One of the projects involves the use an electroencephalogram to identify military decision patterns. The idea is to use the equipment to map brain functions of military personnel who have a leadership role and advanced decision-making skills, in order to identify what stands out. “That’s the first part of the project. The second will be to study the likelihood of transferring this experience in some way to the brains of military personnel in training,” Milton Deiró Neto, CDS senior consultant, told Diálogo.
In addition to Defense and Security, SENAI CIMATEC has 42 other areas of specialization, from food to biomedical engineering. About 900 employees work in these areas, including technicians, professors, and researchers. The project for the use of the encephalogram currently involves psychologists, doctors, and engineers.
The second project that caught the attention of the U.S. military is the bioprinting cartilaginous tissues. “The focus is dual, with application in the civilian area, as in the case of an athlete who might have needs for a certain part of the body to be made, and in the military area, if we think, for example, of a combat wounded person who would need for some cartilaginous part of the body to be made,” Deiró said.
Bioprinting is an existing technique inspired by 3D printing, which uses biomaterials as raw material, such as cells and water-based gel, for example. As such, the bioprinter can construct structures such as organs and tissues. In the case of the SINAI CIMATEC project, researchers are seeking to print cartilaginous tissue. “The one who had the idea and is developing the initial research is a professor of biomaterials at CIMATEC, in partnership with the University of California San Diego [UCSD], which has a bioprinter,” Deiró said.
According to Deiró, the goal is for CIMATEC researchers to develop the biomaterial in Brazil to later carry out printing tests at UCSD. “We always try to do our research in partnership with U.S.-based institutions, which have always been great partners of Brazil,” Deiró added.
SINAI CIMATEC’s third idea is the use of artificial intelligence to increase welding reliability in nuclear structures.

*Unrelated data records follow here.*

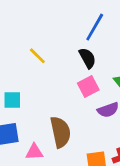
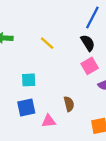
brown semicircle: (60, 132) -> (69, 104), size x0.6

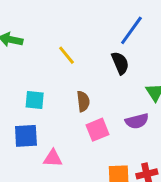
pink square: (90, 66) -> (97, 130), moved
brown semicircle: (69, 104) -> (83, 101), moved

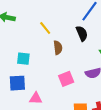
brown semicircle: (83, 101) -> (58, 48), moved

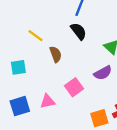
cyan square: (23, 59) -> (18, 67), moved
pink triangle: (36, 98) -> (48, 101), moved

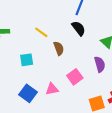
purple semicircle: (103, 73) -> (100, 64), turned -77
blue square: (20, 106) -> (28, 93), turned -36

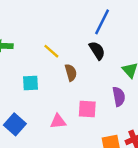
pink square: (75, 77) -> (87, 109), turned 35
blue square: (28, 93) -> (15, 124), moved

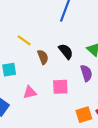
black semicircle: (97, 51) -> (66, 51), moved
pink triangle: (58, 121) -> (30, 92), moved

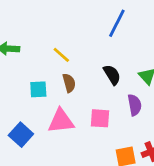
brown semicircle: (43, 57) -> (69, 83), moved
pink triangle: (30, 92) -> (61, 121), size x1.5

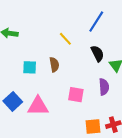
yellow line: (61, 55) -> (65, 39), moved
black semicircle: (112, 75) -> (97, 53), moved
pink triangle: (61, 121) -> (38, 106), moved

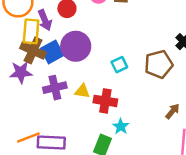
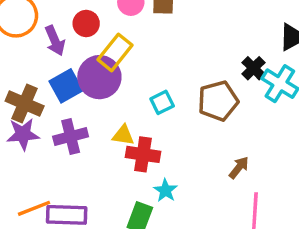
yellow rectangle: (31, 31) -> (115, 52), moved, turned 35
brown cross: (33, 50) -> (25, 103), moved
purple star: (21, 72) -> (23, 134), moved
yellow triangle: (82, 91) -> (123, 135), moved

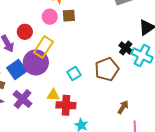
purple cross: (71, 137) -> (22, 99), turned -30

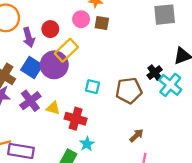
blue square: (17, 70) -> (32, 68), turned -36
cyan square: (74, 74) -> (92, 87), turned 32
yellow triangle: (53, 95) -> (53, 108), moved

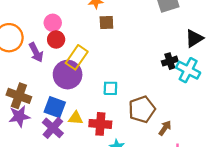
pink circle: (81, 19) -> (53, 23), moved
blue square: (32, 68) -> (55, 107), moved
black cross: (155, 73) -> (170, 61), turned 32
brown pentagon: (129, 91) -> (142, 109), moved
purple cross: (30, 101) -> (53, 128), moved

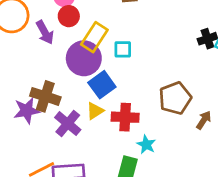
cyan square: (110, 88) -> (123, 49), moved
brown cross: (19, 96) -> (45, 96), moved
blue square: (55, 107) -> (102, 85), moved, turned 35
yellow triangle: (76, 118) -> (95, 111), turned -35

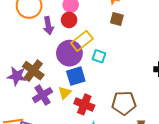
yellow triangle: (95, 111) -> (65, 93), turned -32

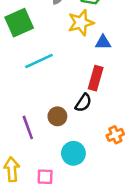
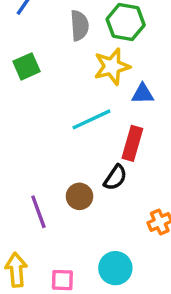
green square: (19, 23) -> (26, 66), size x0.7
cyan line: (39, 61) -> (91, 119), moved
cyan circle: (73, 153) -> (115, 268), moved

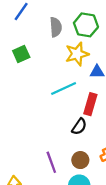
brown circle: (79, 196) -> (80, 160), moved
purple line: (38, 212) -> (51, 162), moved

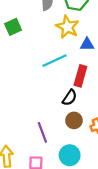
yellow star: (77, 54) -> (67, 27), turned -30
brown circle: (80, 160) -> (74, 120), moved

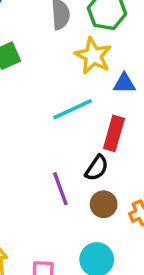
purple line: (42, 132) -> (60, 189), moved

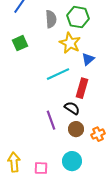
blue triangle: (124, 83) -> (88, 59), turned -40
black semicircle: (97, 168) -> (72, 108), turned -91

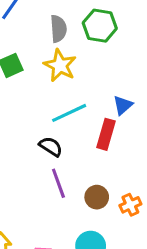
yellow star: (70, 43) -> (60, 65), moved
blue triangle: (88, 59) -> (123, 105), moved
black semicircle: (72, 108) -> (51, 147), moved

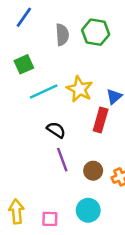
yellow star: (60, 65) -> (80, 89), moved
cyan line: (69, 113) -> (44, 92), moved

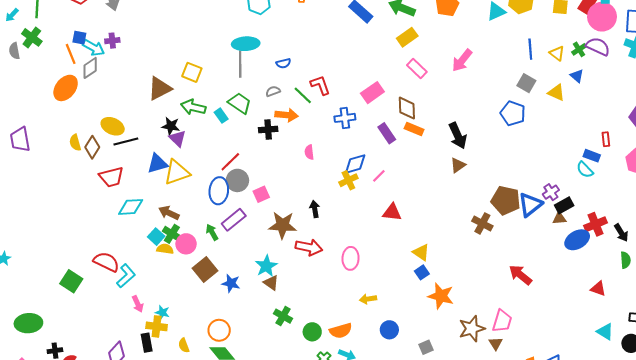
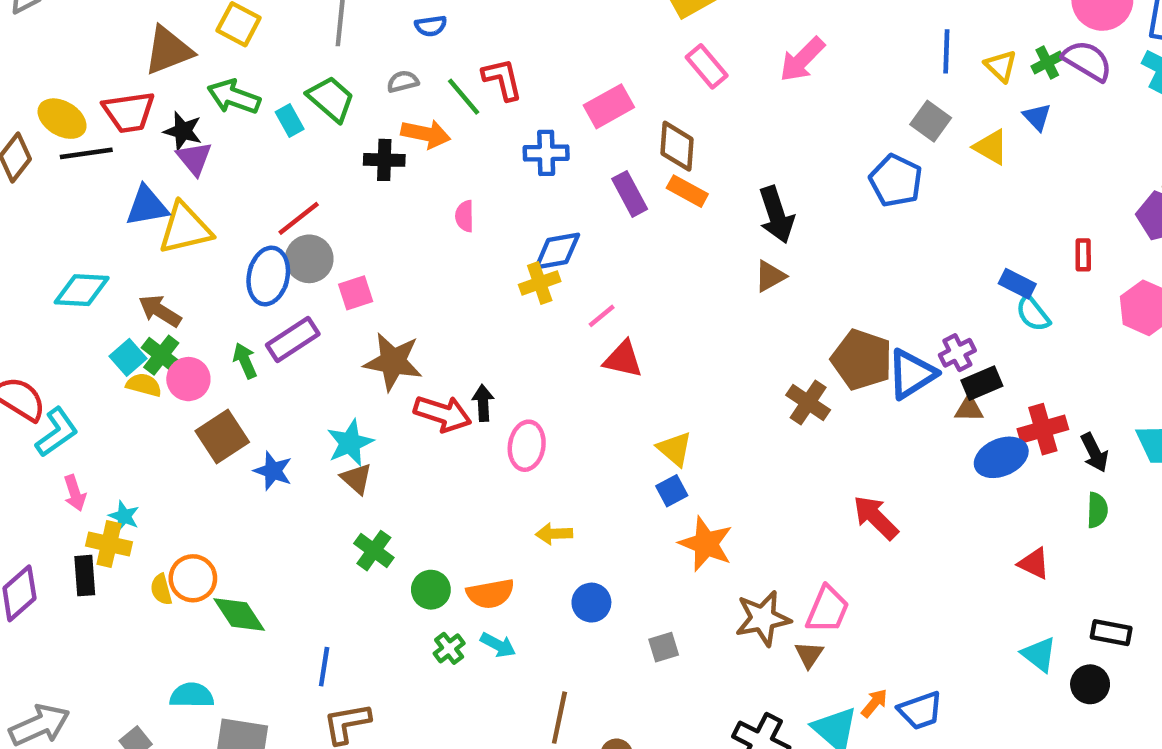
blue rectangle: (592, 156) -> (1017, 284), moved
pink line: (379, 176) -> (602, 316), moved
red trapezoid: (111, 177) -> (129, 112), moved
black arrow: (315, 209) -> (483, 403), moved
orange circle: (219, 330) -> (193, 578), moved

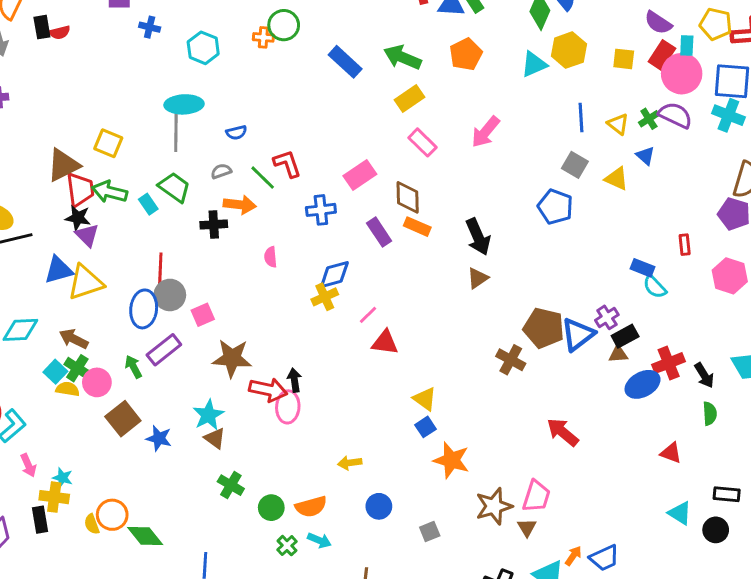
red trapezoid: (129, 112) -> (80, 190), moved, turned -84
red line: (299, 218) -> (160, 269), turned -44
pink ellipse: (527, 446) -> (288, 407), moved

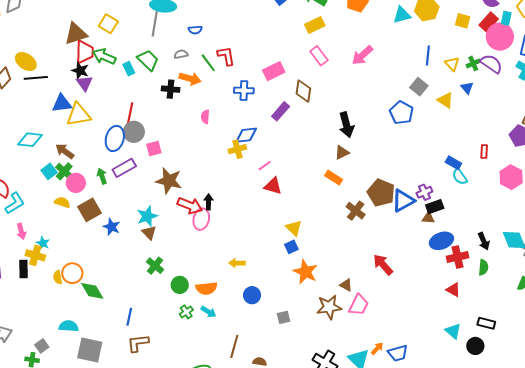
orange rectangle: (417, 227) -> (334, 178), moved
purple rectangle: (379, 232) -> (281, 111), turned 66
red cross: (669, 363) -> (458, 257), moved
yellow semicircle: (68, 389) -> (62, 202), moved
brown triangle: (527, 527) -> (346, 285), moved, turned -40

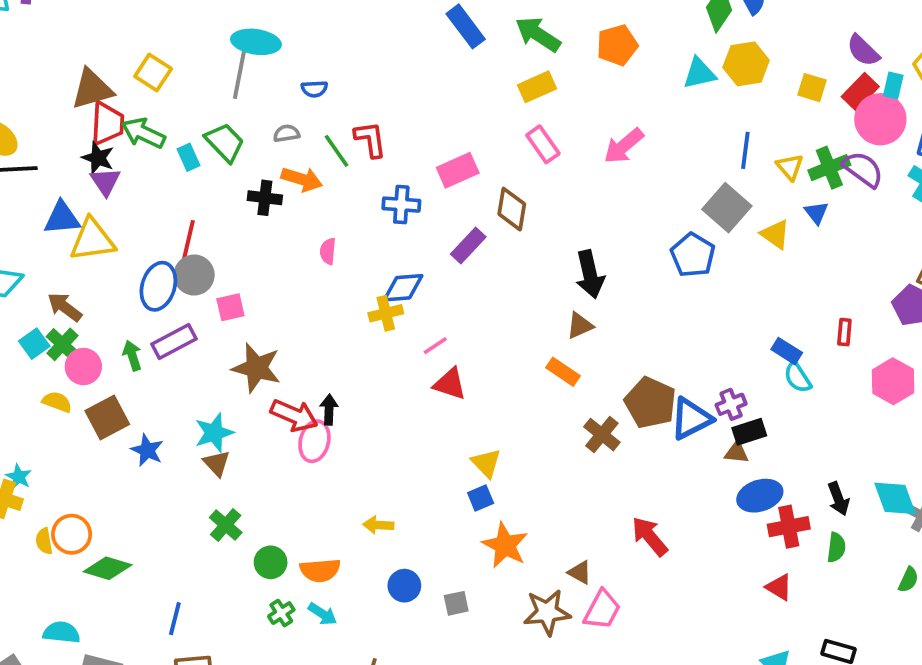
green cross: (473, 63) -> (829, 168), size x1.5
gray square: (419, 87) -> (727, 208), size x1.4
green diamond: (92, 291) -> (108, 568), turned -45
gray square: (283, 317) -> (456, 603), moved

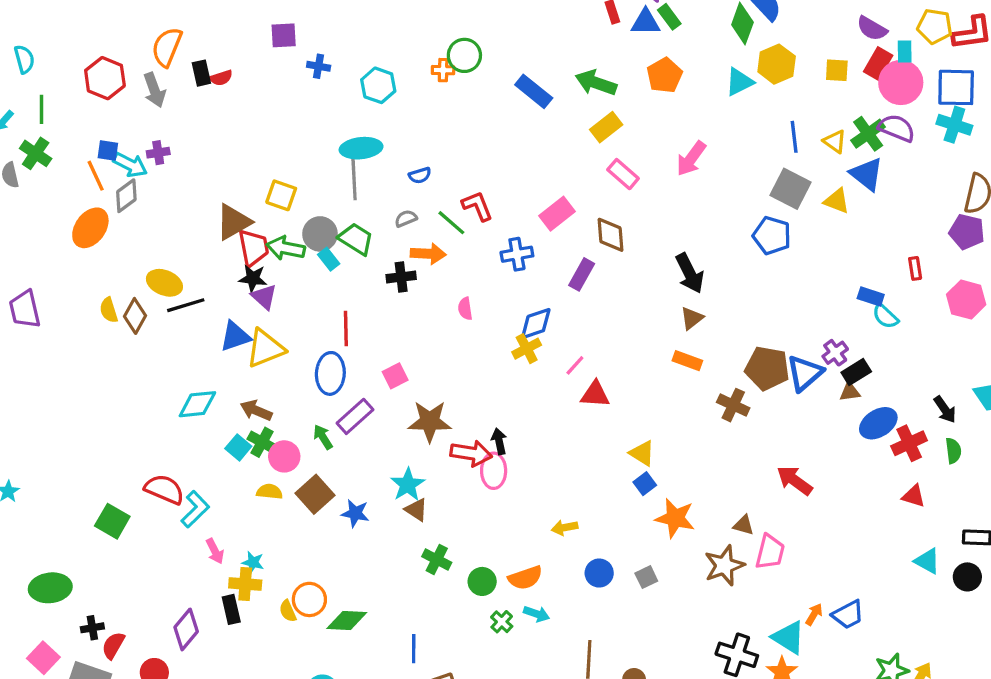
blue triangle: (816, 213) -> (867, 174), size x1.6
gray circle: (194, 275) -> (320, 234), moved

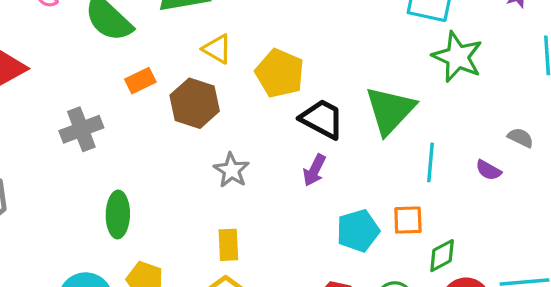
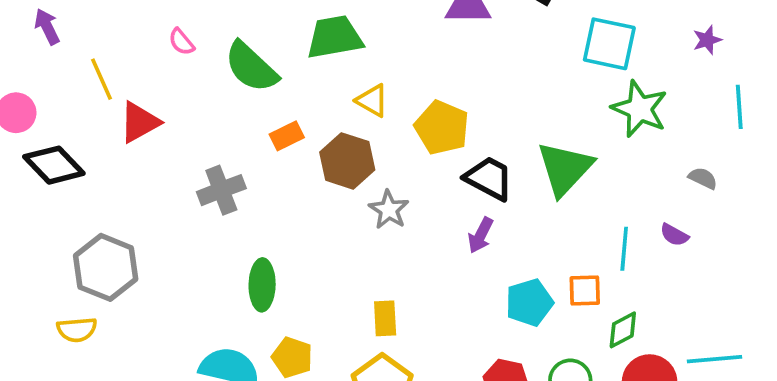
gray semicircle: (521, 138) -> (703, 178), moved
cyan line: (431, 162) -> (624, 249), moved
gray star: (231, 170) -> (389, 210), moved

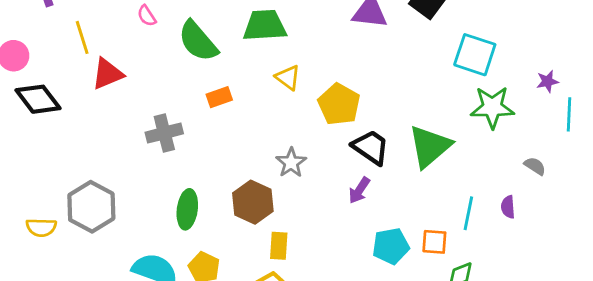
purple star: (707, 40) -> (547, 81), moved
green star: (640, 109) -> (492, 107), turned -30
brown hexagon: (347, 161) -> (253, 202), moved
purple semicircle: (674, 235) -> (508, 207), turned 50
gray hexagon: (106, 267) -> (91, 207), moved

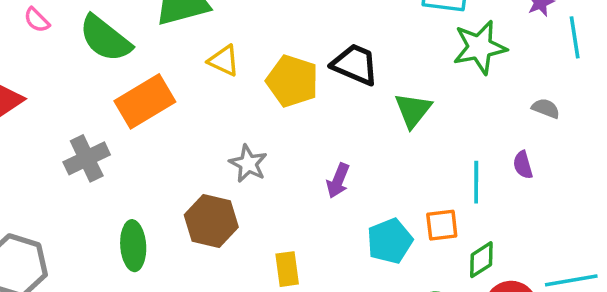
orange rectangle: (219, 97) -> (145, 101), size x1.8
green triangle: (430, 146) -> (413, 110), size x0.7
black trapezoid: (371, 147) -> (355, 64), moved
yellow rectangle: (279, 246) -> (287, 269), moved

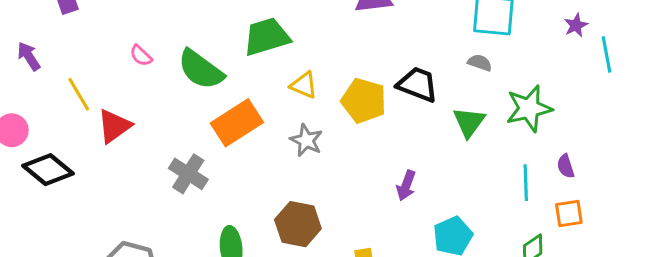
green star: (480, 47) -> (529, 108), moved
gray semicircle: (546, 108) -> (480, 63), moved
gray cross: (87, 158) -> (188, 174), turned -30
gray star: (248, 164) -> (306, 140), moved
orange square: (442, 225) -> (569, 214), moved

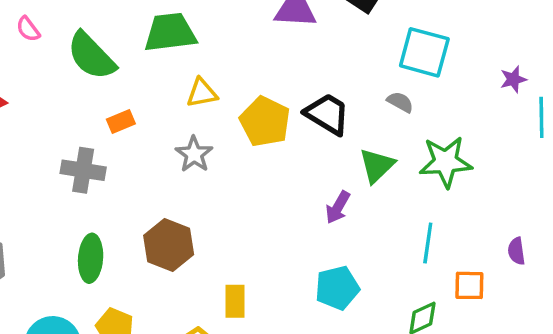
yellow triangle: (304, 85) -> (202, 93), turned -44
orange rectangle: (237, 123) -> (121, 121), size x0.5
purple semicircle: (566, 166) -> (516, 251), moved
gray cross: (188, 174) -> (83, 170), moved, turned -33
purple arrow: (406, 185) -> (338, 207), moved

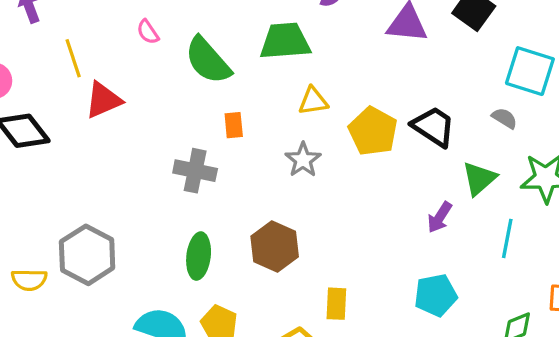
orange rectangle: (121, 121) -> (234, 125), turned -75
cyan line: (428, 243) -> (507, 238), moved

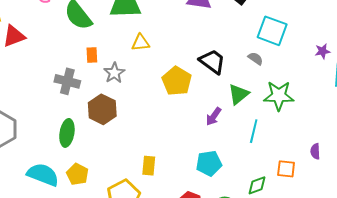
yellow pentagon: (373, 131) -> (177, 81), moved
gray star: (303, 160) -> (114, 73), moved
brown hexagon: (275, 247) -> (102, 109), moved

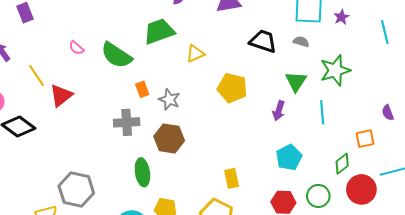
yellow triangle: (141, 43) -> (195, 54), moved
purple star: (323, 51) -> (342, 17), moved
black trapezoid: (212, 62) -> (263, 41), moved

According to Deiró, although nuclear structures already have high safety standards, SINAI CIMATEC’s project proposes to improve welding procedures and the subsequent maintenance of welded structures through artificial intelligence, “as has happened in other areas, which have shown a lower error rate than human processing,” Deiró said.
Strengthening the partnership
The Brazilian Senate’s approval of the RDT&E agreement in April 2022 strengthened technology exchange between Brazilian and U.S. institutions in the military area. the RDT&E agreement, signed in 2020 during President Jair Bolsonaro’s visit to U.S. Southern Command, Miami, Florida, allows for closer collaboration in defense technology, while also attesting to the mutual trust that underpins relations between both nations.